ProofsCont

Review

Statements you want to prove are usually of the form \(P \rightarrow Q\).
Sometimes this is obvious to see, and sometimes it takes a little reasoning.
However, there are also times \(P\) is not directly stated, so you can assume it means “everything you know about this subject is true”
In other words, \(P \rightarrow Q\) could be stated as “If everything I know about this subject is true, then \(Q\).”
What’s difficult about this is that it’s harder to know where to start (aka what to put on line \(1\)) because you don’t have an obvious \(P\).

Main Types of Proofs

The four typical ways we show \(P \rightarrow Q\) are the following:

Direct Proof
Proof By Contradiction
Proof By Contrapositive
Proof By Counterexample

Direct Proofs

These are the proofs we did last class.

To show \(P \rightarrow Q\), you start with \(P\) and you reason to get to \(Q\).

Proof By Contradiction

\(P \rightarrow Q \equiv \neg(P \land \neg Q)\).
This leads to why we do proofs by contradiction.
Instead of proving \(P \rightarrow Q\), we prove \(P \land \neg Q\) does not hold.
In other words, we start with \(P \land \neg Q\) and get to an impossible state \(\bot\).

Example

We want to prove: If \(x^2\) is odd, \(x\) is odd.
\(P:\) \(x^2\) is odd
\(Q:\) \(x\) is odd.
Let’s write this as a contradiction: \(P \land \neg Q\).
\(x^2\) is odd and \(x\) is even.

Proof by Contrapositive

For a proof of contrapositive, you’re going to use the equality we proved last class:

\(P \rightarrow Q \equiv \neg Q \rightarrow \neg P\).

In other words, instead of proving \(P \rightarrow Q\), we are going to assume \(\neg Q\) and show that it leads to \(\neg P\).

Example

We want to prove: If \(x^2\) is odd, \(x\) is odd.
\(P:\) \(x^2\) is odd
\(Q:\) \(x\) is odd.
Let’s write this as a contrapositive: \(\neg Q \rightarrow \neg P\).
If \(x\) is not odd, then \(x^2\) is not odd. Or, equivalently, If \(x\) is even, then \(x^2\) is even.

(Dis-)Proof by Counterexample

If you want to disprove something, the easiest way is usually by counter example.

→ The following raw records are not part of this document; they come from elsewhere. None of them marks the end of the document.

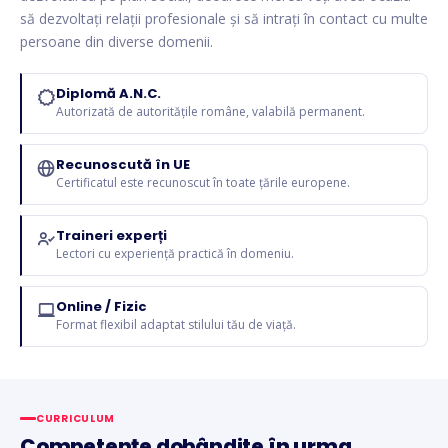
să dezvoltați relații profesionale și să intrați în contact cu multe
persoane din diverse domenii.
Diplomă A.N.C.
Autorizată de autoritățile române, valabilă permanent.
Recunoscută în UE
Certificatul este recunoscut în toate țările europene.
Traineri experți
Lectori cu experiență practică în domeniu.
Online / Fizic
Format flexibil adaptat stilului tău de viață.
CURRICULUM
Competențe dobândite în urma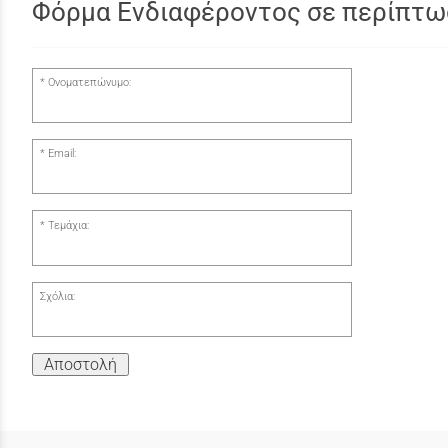
Φόρμα Ενδιαφέροντος σε περίπτω
Ονοματεπώνυμο:
Email:
Τεμάχια:
Σχόλια:
Αποστολή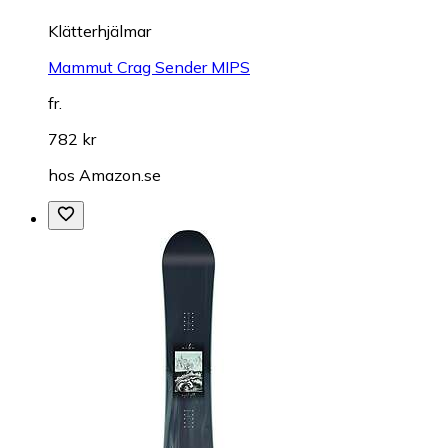
Klätterhjälmar
Mammut Crag Sender MIPS
fr.
782 kr
hos
Amazon.se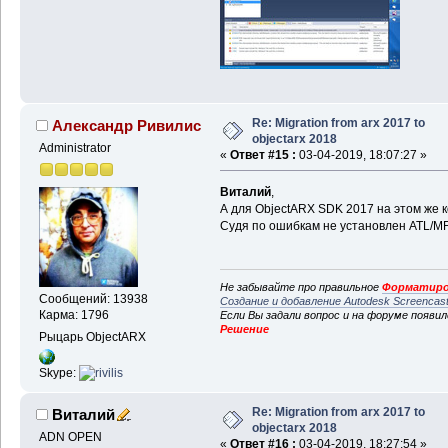
Re: Migration from arx 2017 to
Александр Ривилис
objectarx 2018
Administrator
«
Ответ #15 :
03-04-2019, 18:07:27 »
Виталий
,
А для ObjectARX SDK 2017 на этом же
Судя по ошибкам не установлен ATL/MFC.
Не забывайте про правильное
Форматиро
Сообщений: 13938
Создание и добавление Autodesk Screencas
Карма: 1796
Если Вы задали вопрос и на форуме появи
Решение
Рыцарь ObjectARX
Skype:
Re: Migration from arx 2017 to
Виталий
objectarx 2018
ADN OPEN
«
Ответ #16 :
03-04-2019, 18:27:54 »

You don’t have to do this in the typical two column format as long as you make your reasoning clear.

Example

Say I ask you to prove the following is false: If \(x\) is even, \(x^2\) is odd.
Counterexample: \(x = 2\).
\(2\) is even, and \(2^2= 4\) is even. \(\square\)

Other Types of Proofs

You may see some other types of proofs that follow from the types of proofs we’ve already discussed. We will discuss a few.

Biconditional
Forall
- Exhaustive
- Proof by Cases
Existence
- Constructive

Biconditional Proofs

For our proofs, we are basically writing a \(\rightarrow\) to get from line to line.
Sometimes, instead of proving \(P \rightarrow Q\), you’ll want to prove \(P \leftrightarrow Q\).
The benefit of this type of proof is that you can start from \(P\) or \(Q\) to get to the other side. This is because \(P \leftrightarrow Q\) is the same as saying \(Q \leftrightarrow P\).
The added requirement is that you have to use \(\leftrightarrow\) rules to get from line to line. Thankfully, most definitions are actually defined using \(\leftrightarrow\).

Example

We want to prove \(x \in \overline{A \cap B} \leftrightarrow x \in \bar{A} \cup \bar{B}\)

\[\begin{equation*} \begin{array}{l l l} 1. & x \in \overline{A \cap B} & \\ 2. \leftrightarrow & \neg (x \in A \cap B) & \textrm{Complement Definition} \\ 3. \leftrightarrow & \neg (x \in A \land x \in B) & \textrm{Intersection Definition} \\ 4. \leftrightarrow & \neg (x \in A) \lor \neg (x \in B) & \textrm{DeMorgan's Logic} \\ 5. \leftrightarrow & x \in \bar{A} \lor x \in \bar{B} & \textrm{Complement Definition} \\ 6. \leftrightarrow & x \in \bar{A} \cup \bar{B} & \textrm{Union Definition} \end{array} \end{equation*}\]

Logical Equivalence

Proofs of logical equivalence are of the form \(P \leftrightarrow Q\).

Why? Remember that if \(P \equiv Q\), then \(P \leftrightarrow Q\) is always true!

Example

Say we want to prove \(a \rightarrow b \equiv \neg b \rightarrow \neg a\).

So we can say \(P: a \rightarrow b\) and \(Q: \neg b \rightarrow \neg a\).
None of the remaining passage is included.